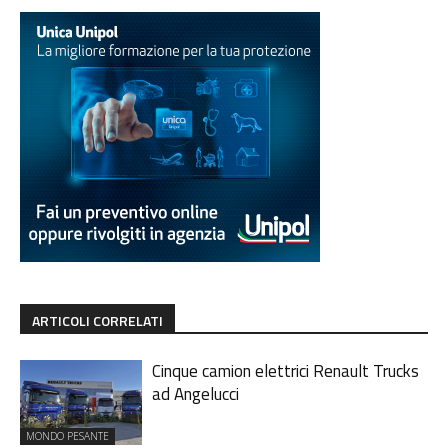
ARTICOLI CORRELATI
Cinque camion elettrici Renault Trucks
ad Angelucci
MONDO PESANTE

▸ **Activity**
The data shown above must be printed again exactly, with no images included.

▸ **Exercise solution**
ARTICOLI CORRELATI
Cinque camion elettrici Renault Trucks
ad Angelucci
MONDO PESANTE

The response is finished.